The two methods have different roles: assertIsolated is for debugging, assumeIsolated is for bridging. Do not use assumeIsolated as a substitute for await MainActor.run in contexts where you could use await.
isolated deinit
Before Swift 6.2, a deinit on an @MainActor-isolated class was always non-isolated, even though the rest of the class lived on the main actor. Accessing any isolated property in deinit was a compile error. The common workaround was to create a Task inside deinit to schedule cleanup, which is awkward because the task may outlive the object.
Swift 6.2 introduced isolated deinit, which runs the deinitializer on the class’s actor executor.
@MainActor
class Session {
var activeTask: Task<Void, Never>?
var isActive = false
isolated deinit {
activeTask?.cancel()
isActive = false // safe: runs on main actor
}
}
For an actor, isolated deinit runs on the actor itself. For a @MainActor class, it runs on the main actor. The runtime schedules a job to the appropriate executor when the object is released.

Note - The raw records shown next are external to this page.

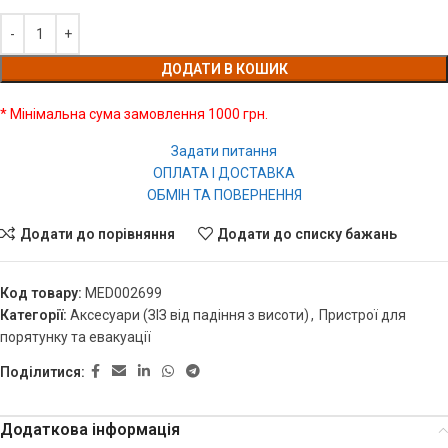
ДОДАТИ В КОШИК
* Мінімальна сума замовлення 1000 грн.
Задати питання
ОПЛАТА І ДОСТАВКА
ОБМІН ТА ПОВЕРНЕННЯ
Додати до порівняння
Додати до списку бажань
Код товару:
MED002699
Категорії:
Аксесуари (ЗІЗ від падіння з висоти)
,
Пристрої для
порятунку та евакуації
Поділитися:
Додаткова інформація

isolated deinit requires iOS 18.4 or macOS 15.4. As of mid-2026, several active compiler and runtime bugs affect this feature, including crashes in unit tests and certain simulator configurations. Treat it as a progressive enhancement guarded by availability checks, not as a general-purpose replacement for explicit cleanup methods.
nonisolated async in Swift 6.2
One of the most subtle changes in Swift 6.2 is how nonisolated async functions execute. Before Swift 6.2, a nonisolated async function always hopped off the caller’s actor to the global cooperative thread pool, even if there was no reason to. This caused spurious Sendable errors when passing non-Sendable values to async helpers.
Swift 6.2 introduced nonisolated(nonsending) to fix this. A function marked nonisolated(nonsending) runs on the caller’s actor instead of hopping away. It does not cross an isolation boundary, so its parameters do not need to be Sendable.
class NetworkClient {
nonisolated(nonsending)
func parseResponse(_ data: Data) async throws -> Response {
try JSONDecoder().decode(Response.self, from: data)
}
}
@MainActor
class ViewModel {
let client = NetworkClient()
var response: Response?
func load() async throws {
// parseResponse runs on the main actor, no Sendable requirement
response = try await client.parseResponse(rawData)
}
}
For CPU-heavy work that should explicitly leave the caller’s actor, @concurrent marks a function to always run on the global executor. This is the old default behavior, now made explicit.
@concurrent
nonisolated func resizeImages(_ images: [UIImage]) async -> [UIImage] {
images.map { resizeExpensively($0) }
}
When you enable the NonisolatedNonsendingByDefault upcoming feature flag for a target, all plain nonisolated async functions behave as nonisolated(nonsending) by default. Functions that need the old executor-hopping behavior must be annotated @concurrent explicitly. This flag is the migration path to what will become the default in a future Swift version.
The practical decision is: nonisolated(nonsending) for helpers that are logically part of the caller’s work and don’t need a thread switch, @concurrent for genuinely expensive parallel processing that should not block the caller’s actor.